On the 2016 annual budget, some of the things for which the Fort Lauderdale Police were allocated funds include eight new motorcycles, two more police horses, two barn aides, four new boat engines for marine patrols, ten new sets of dive gear, and $72,000 for a new performance analyst position. The budget says the department lost nine officers but would add seven new ones.
The money, though, for the ammo would come from the police confiscation fund, a pool of assets confiscated by police that is estimated to be $1.2 million this year. The ammo would be bought at Lawmen Shooter’s Supply and Florida Bullet Inc.
According to the memo, the ammo purchase would support the city’s overall goal of becoming the “safest urban coastal city in South Florida” and to be a “well-trained, innovative, neighborhood-centric workforce that builds community.”

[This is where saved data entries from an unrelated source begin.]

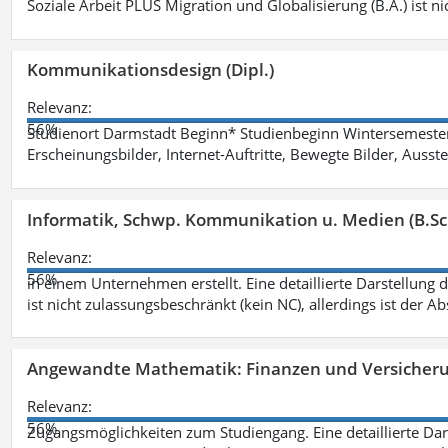
Soziale Arbeit PLUS Migration und Globalisierung (B.A.) ist ni
Kommunikationsdesign (Dipl.)
Relevanz:
56%
Studienort Darmstadt Beginn* Studienbeginn Wintersemeste
Erscheinungsbilder, Internet-Auftritte, Bewegte Bilder, Ausste
Informatik, Schwp. Kommunikation u. Medien (B.Sc
Relevanz:
56%
in einem Unternehmen erstellt. Eine detaillierte Darstellung 
ist nicht zulassungsbeschränkt (kein NC), allerdings ist der A
Angewandte Mathematik: Finanzen und Versicher
Relevanz:
56%
Zugangsmöglichkeiten zum Studiengang. Eine detaillierte Dar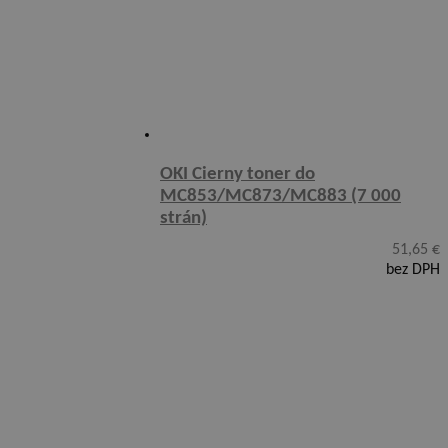
OKI Cierny toner do
MC853/MC873/MC883 (7 000
strán)
51,65
€
bez DPH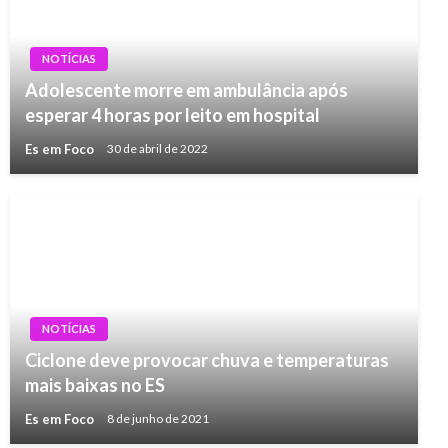
NOTÍCIAS
Adolescente morre em ambulância após
esperar 4 horas por leito em hospital
Es em Foco
30 de abril de 2022
NOTÍCIAS
Ciclone deve provocar chuva e temperaturas
mais baixas no ES
Es em Foco
8 de junho de 2021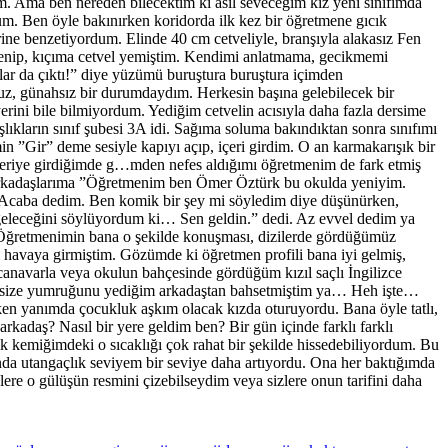
. Ama ben nereden bilecektim ki asıl seveceğim kız yeni sınıfımda
. Ben öyle bakınırken koridorda ilk kez bir öğretmene gıcık
ine benzetiyordum. Elinde 40 cm cetveliyle, branşıyla alakasız Fen
lenip, kıçıma cetvel yemiştim. Kendimi anlatmama, gecikmemi
ar da çıktı!” diye yüzümü buruştura buruştura içimden
uz, günahsız bir durumdaydım. Herkesin başına gelebilecek bir
rini bile bilmiyordum. Yediğim cetvelin acısıyla daha fazla dersime
ıkların sınıf şubesi 3A idi. Sağıma soluma bakındıktan sonra sınıfımı
in ”Gir” deme sesiyle kapıyı açıp, içeri girdim. O an karmakarışık bir
çeriye girdiğimde g…mden nefes aldığımı öğretmenim de fark etmiş
 arkadaşlarıma ”Öğretmenim ben Ömer Öztürk bu okulda yeniyim.
ı. Acaba dedim. Ben komik bir şey mi söyledim diye düşünürken,
 geleceğini söylüyordum ki… Sen geldin.” dedi. Az evvel dedim ya
. Öğretmenimin bana o şekilde konuşması, dizilerde gördüğümüz
i havaya girmiştim. Gözümde ki öğretmen profili bana iyi gelmiş,
 canavarla veya okulun bahçesinde gördüğüm kızıl saçlı İngilizce
mde size yumruğunu yediğim arkadaştan bahsetmiştim ya… Heh işte…
rken yanımda çocukluk aşkım olacak kızda oturuyordu. Bana öyle tatlı,
kadaş? Nasıl bir yere geldim ben? Bir gün içinde farklı farklı
 kemiğimdeki o sıcaklığı çok rahat bir şekilde hissedebiliyordum. Bu
ında utangaçlık seviyem bir seviye daha artıyordu. Ona her baktığımda
re o gülüşün resmini çizebilseydim veya sizlere onun tarifini daha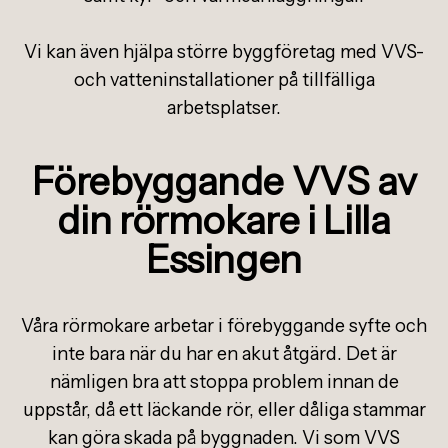
Vi kan även hjälpa större byggföretag med VVS-
och vatteninstallationer på tillfälliga
arbetsplatser.
Förebyggande VVS av
din rörmokare i Lilla
Essingen
Våra rörmokare arbetar i förebyggande syfte och
inte bara när du har en akut åtgärd. Det är
nämligen bra att stoppa problem innan de
uppstår, då ett läckande rör, eller dåliga stammar
kan göra skada på byggnaden. Vi som VVS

Fort Lauderdale Police did not respond immediately for comment. We’ll update this post if we hear back.
Mayor Jack Seiler assures New Times that commissioners will carefully debate the funds, keeping in mind public safety and the importance of equipping officers with necessary resources.
"We will analyze the reasonableness and the necessity of these additional weapons, ammunition, and related equipment before we approve," Seiler says. "Since public safety is the number-one duty of government, we need our law enforcement officers to have the necessary resources to complete their duties and fulfill their missions."